(Supplied records begins)

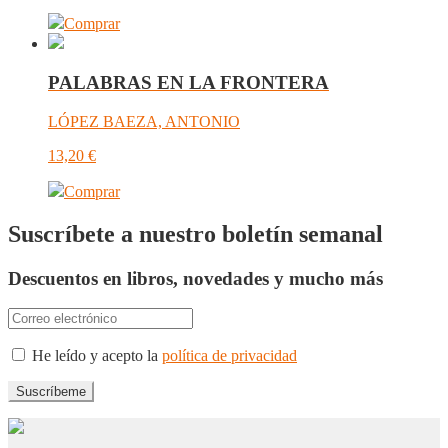
Comprar
PALABRAS EN LA FRONTERA
LÓPEZ BAEZA, ANTONIO
13,20
€
Comprar
Suscríbete a nuestro boletín semanal
Descuentos en libros, novedades y mucho más
He leído y acepto la
política de privacidad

(Supplied records ends)

→ Assignment: Recopy the full listing exactly, passing over any picture.

→ Finished exercise:
Comprar
PALABRAS EN LA FRONTERA
LÓPEZ BAEZA, ANTONIO
13,20
€
Comprar
Suscríbete a nuestro boletín semanal
Descuentos en libros, novedades y mucho más
He leído y acepto la
política de privacidad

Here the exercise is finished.